▶ [Work request] Transcribe the full listing so that each line reads as it does in the original.
═════ Data provided ═════
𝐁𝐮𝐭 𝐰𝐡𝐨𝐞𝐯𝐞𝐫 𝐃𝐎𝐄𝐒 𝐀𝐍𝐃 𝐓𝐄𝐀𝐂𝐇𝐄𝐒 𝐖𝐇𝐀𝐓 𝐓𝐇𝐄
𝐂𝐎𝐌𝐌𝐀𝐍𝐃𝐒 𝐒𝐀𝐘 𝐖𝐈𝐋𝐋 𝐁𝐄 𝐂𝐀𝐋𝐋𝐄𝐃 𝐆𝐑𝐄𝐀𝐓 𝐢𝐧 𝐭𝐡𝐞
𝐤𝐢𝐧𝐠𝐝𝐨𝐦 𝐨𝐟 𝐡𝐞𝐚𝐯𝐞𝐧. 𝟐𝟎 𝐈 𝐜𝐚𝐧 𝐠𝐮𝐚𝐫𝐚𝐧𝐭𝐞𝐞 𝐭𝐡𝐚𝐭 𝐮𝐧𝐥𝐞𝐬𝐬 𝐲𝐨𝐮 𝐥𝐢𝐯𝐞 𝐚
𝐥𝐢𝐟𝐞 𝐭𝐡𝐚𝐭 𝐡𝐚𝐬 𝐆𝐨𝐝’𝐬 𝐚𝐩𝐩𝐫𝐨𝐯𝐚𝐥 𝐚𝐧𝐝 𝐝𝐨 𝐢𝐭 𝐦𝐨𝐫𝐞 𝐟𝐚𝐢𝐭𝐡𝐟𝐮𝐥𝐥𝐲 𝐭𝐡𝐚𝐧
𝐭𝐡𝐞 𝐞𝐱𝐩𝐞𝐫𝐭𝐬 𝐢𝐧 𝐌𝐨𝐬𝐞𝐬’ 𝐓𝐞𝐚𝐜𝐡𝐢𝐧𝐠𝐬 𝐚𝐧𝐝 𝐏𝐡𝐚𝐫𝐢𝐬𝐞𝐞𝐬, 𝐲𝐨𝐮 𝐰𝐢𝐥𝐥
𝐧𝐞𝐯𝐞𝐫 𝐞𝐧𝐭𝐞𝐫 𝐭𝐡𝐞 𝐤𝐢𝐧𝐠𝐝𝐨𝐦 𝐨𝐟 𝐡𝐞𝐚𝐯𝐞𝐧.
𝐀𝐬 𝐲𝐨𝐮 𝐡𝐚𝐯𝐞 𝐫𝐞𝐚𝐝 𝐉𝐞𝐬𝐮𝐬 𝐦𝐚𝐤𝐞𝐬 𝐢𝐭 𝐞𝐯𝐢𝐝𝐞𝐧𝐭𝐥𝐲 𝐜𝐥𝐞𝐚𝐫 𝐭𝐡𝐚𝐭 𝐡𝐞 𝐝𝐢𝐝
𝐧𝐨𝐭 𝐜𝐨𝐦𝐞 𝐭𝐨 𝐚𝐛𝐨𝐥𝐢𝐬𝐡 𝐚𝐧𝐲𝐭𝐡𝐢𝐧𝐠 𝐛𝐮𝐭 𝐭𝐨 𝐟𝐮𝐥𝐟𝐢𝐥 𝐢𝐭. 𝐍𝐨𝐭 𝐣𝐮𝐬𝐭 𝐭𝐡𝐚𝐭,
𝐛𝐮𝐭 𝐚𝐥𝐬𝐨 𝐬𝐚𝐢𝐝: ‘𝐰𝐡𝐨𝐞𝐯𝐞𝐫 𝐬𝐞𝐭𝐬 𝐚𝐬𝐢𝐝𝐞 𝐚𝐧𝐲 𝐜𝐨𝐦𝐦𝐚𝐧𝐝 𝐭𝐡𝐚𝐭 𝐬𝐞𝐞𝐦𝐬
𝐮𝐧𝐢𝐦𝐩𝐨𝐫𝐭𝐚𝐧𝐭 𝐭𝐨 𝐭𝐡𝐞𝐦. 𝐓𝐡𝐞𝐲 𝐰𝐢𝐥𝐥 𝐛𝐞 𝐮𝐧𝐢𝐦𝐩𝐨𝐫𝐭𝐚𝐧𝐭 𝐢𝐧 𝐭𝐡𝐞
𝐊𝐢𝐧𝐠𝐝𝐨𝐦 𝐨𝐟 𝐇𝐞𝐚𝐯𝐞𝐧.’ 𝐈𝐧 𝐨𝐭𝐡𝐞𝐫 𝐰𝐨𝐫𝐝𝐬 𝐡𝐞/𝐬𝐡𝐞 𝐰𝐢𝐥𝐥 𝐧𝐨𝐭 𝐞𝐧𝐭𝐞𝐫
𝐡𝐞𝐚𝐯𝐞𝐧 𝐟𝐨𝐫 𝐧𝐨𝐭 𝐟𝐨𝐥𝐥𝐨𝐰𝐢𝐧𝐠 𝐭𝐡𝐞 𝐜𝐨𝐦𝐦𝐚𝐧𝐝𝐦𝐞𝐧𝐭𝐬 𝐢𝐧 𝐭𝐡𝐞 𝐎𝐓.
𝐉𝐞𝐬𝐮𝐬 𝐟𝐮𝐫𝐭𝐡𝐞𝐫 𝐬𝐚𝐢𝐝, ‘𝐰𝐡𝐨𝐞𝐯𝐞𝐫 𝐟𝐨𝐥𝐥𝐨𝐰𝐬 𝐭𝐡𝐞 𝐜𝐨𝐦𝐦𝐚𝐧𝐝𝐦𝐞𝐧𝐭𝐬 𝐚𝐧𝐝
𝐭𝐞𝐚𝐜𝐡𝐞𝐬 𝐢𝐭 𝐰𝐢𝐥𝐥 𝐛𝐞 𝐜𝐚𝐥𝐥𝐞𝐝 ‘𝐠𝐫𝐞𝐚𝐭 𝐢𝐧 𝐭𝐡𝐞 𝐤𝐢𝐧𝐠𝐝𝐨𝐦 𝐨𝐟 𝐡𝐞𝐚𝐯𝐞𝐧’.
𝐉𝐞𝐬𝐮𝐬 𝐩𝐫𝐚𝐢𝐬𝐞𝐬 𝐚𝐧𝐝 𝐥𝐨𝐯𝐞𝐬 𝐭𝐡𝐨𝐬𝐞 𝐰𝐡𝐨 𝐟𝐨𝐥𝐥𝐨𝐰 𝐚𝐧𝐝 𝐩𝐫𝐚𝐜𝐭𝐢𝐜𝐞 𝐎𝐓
═════
▶ [Your solution]
𝐁𝐮𝐭 𝐰𝐡𝐨𝐞𝐯𝐞𝐫 𝐃𝐎𝐄𝐒 𝐀𝐍𝐃 𝐓𝐄𝐀𝐂𝐇𝐄𝐒 𝐖𝐇𝐀𝐓 𝐓𝐇𝐄
𝐂𝐎𝐌𝐌𝐀𝐍𝐃𝐒 𝐒𝐀𝐘 𝐖𝐈𝐋𝐋 𝐁𝐄 𝐂𝐀𝐋𝐋𝐄𝐃 𝐆𝐑𝐄𝐀𝐓 𝐢𝐧 𝐭𝐡𝐞
𝐤𝐢𝐧𝐠𝐝𝐨𝐦 𝐨𝐟 𝐡𝐞𝐚𝐯𝐞𝐧. 𝟐𝟎 𝐈 𝐜𝐚𝐧 𝐠𝐮𝐚𝐫𝐚𝐧𝐭𝐞𝐞 𝐭𝐡𝐚𝐭 𝐮𝐧𝐥𝐞𝐬𝐬 𝐲𝐨𝐮 𝐥𝐢𝐯𝐞 𝐚
𝐥𝐢𝐟𝐞 𝐭𝐡𝐚𝐭 𝐡𝐚𝐬 𝐆𝐨𝐝’𝐬 𝐚𝐩𝐩𝐫𝐨𝐯𝐚𝐥 𝐚𝐧𝐝 𝐝𝐨 𝐢𝐭 𝐦𝐨𝐫𝐞 𝐟𝐚𝐢𝐭𝐡𝐟𝐮𝐥𝐥𝐲 𝐭𝐡𝐚𝐧
𝐭𝐡𝐞 𝐞𝐱𝐩𝐞𝐫𝐭𝐬 𝐢𝐧 𝐌𝐨𝐬𝐞𝐬’ 𝐓𝐞𝐚𝐜𝐡𝐢𝐧𝐠𝐬 𝐚𝐧𝐝 𝐏𝐡𝐚𝐫𝐢𝐬𝐞𝐞𝐬, 𝐲𝐨𝐮 𝐰𝐢𝐥𝐥
𝐧𝐞𝐯𝐞𝐫 𝐞𝐧𝐭𝐞𝐫 𝐭𝐡𝐞 𝐤𝐢𝐧𝐠𝐝𝐨𝐦 𝐨𝐟 𝐡𝐞𝐚𝐯𝐞𝐧.
𝐀𝐬 𝐲𝐨𝐮 𝐡𝐚𝐯𝐞 𝐫𝐞𝐚𝐝 𝐉𝐞𝐬𝐮𝐬 𝐦𝐚𝐤𝐞𝐬 𝐢𝐭 𝐞𝐯𝐢𝐝𝐞𝐧𝐭𝐥𝐲 𝐜𝐥𝐞𝐚𝐫 𝐭𝐡𝐚𝐭 𝐡𝐞 𝐝𝐢𝐝
𝐧𝐨𝐭 𝐜𝐨𝐦𝐞 𝐭𝐨 𝐚𝐛𝐨𝐥𝐢𝐬𝐡 𝐚𝐧𝐲𝐭𝐡𝐢𝐧𝐠 𝐛𝐮𝐭 𝐭𝐨 𝐟𝐮𝐥𝐟𝐢𝐥 𝐢𝐭. 𝐍𝐨𝐭 𝐣𝐮𝐬𝐭 𝐭𝐡𝐚𝐭,
𝐛𝐮𝐭 𝐚𝐥𝐬𝐨 𝐬𝐚𝐢𝐝: ‘𝐰𝐡𝐨𝐞𝐯𝐞𝐫 𝐬𝐞𝐭𝐬 𝐚𝐬𝐢𝐝𝐞 𝐚𝐧𝐲 𝐜𝐨𝐦𝐦𝐚𝐧𝐝 𝐭𝐡𝐚𝐭 𝐬𝐞𝐞𝐦𝐬
𝐮𝐧𝐢𝐦𝐩𝐨𝐫𝐭𝐚𝐧𝐭 𝐭𝐨 𝐭𝐡𝐞𝐦. 𝐓𝐡𝐞𝐲 𝐰𝐢𝐥𝐥 𝐛𝐞 𝐮𝐧𝐢𝐦𝐩𝐨𝐫𝐭𝐚𝐧𝐭 𝐢𝐧 𝐭𝐡𝐞
𝐊𝐢𝐧𝐠𝐝𝐨𝐦 𝐨𝐟 𝐇𝐞𝐚𝐯𝐞𝐧.’ 𝐈𝐧 𝐨𝐭𝐡𝐞𝐫 𝐰𝐨𝐫𝐝𝐬 𝐡𝐞/𝐬𝐡𝐞 𝐰𝐢𝐥𝐥 𝐧𝐨𝐭 𝐞𝐧𝐭𝐞𝐫
𝐡𝐞𝐚𝐯𝐞𝐧 𝐟𝐨𝐫 𝐧𝐨𝐭 𝐟𝐨𝐥𝐥𝐨𝐰𝐢𝐧𝐠 𝐭𝐡𝐞 𝐜𝐨𝐦𝐦𝐚𝐧𝐝𝐦𝐞𝐧𝐭𝐬 𝐢𝐧 𝐭𝐡𝐞 𝐎𝐓.
𝐉𝐞𝐬𝐮𝐬 𝐟𝐮𝐫𝐭𝐡𝐞𝐫 𝐬𝐚𝐢𝐝, ‘𝐰𝐡𝐨𝐞𝐯𝐞𝐫 𝐟𝐨𝐥𝐥𝐨𝐰𝐬 𝐭𝐡𝐞 𝐜𝐨𝐦𝐦𝐚𝐧𝐝𝐦𝐞𝐧𝐭𝐬 𝐚𝐧𝐝
𝐭𝐞𝐚𝐜𝐡𝐞𝐬 𝐢𝐭 𝐰𝐢𝐥𝐥 𝐛𝐞 𝐜𝐚𝐥𝐥𝐞𝐝 ‘𝐠𝐫𝐞𝐚𝐭 𝐢𝐧 𝐭𝐡𝐞 𝐤𝐢𝐧𝐠𝐝𝐨𝐦 𝐨𝐟 𝐡𝐞𝐚𝐯𝐞𝐧’.
𝐉𝐞𝐬𝐮𝐬 𝐩𝐫𝐚𝐢𝐬𝐞𝐬 𝐚𝐧𝐝 𝐥𝐨𝐯𝐞𝐬 𝐭𝐡𝐨𝐬𝐞 𝐰𝐡𝐨 𝐟𝐨𝐥𝐥𝐨𝐰 𝐚𝐧𝐝 𝐩𝐫𝐚𝐜𝐭𝐢𝐜𝐞 𝐎𝐓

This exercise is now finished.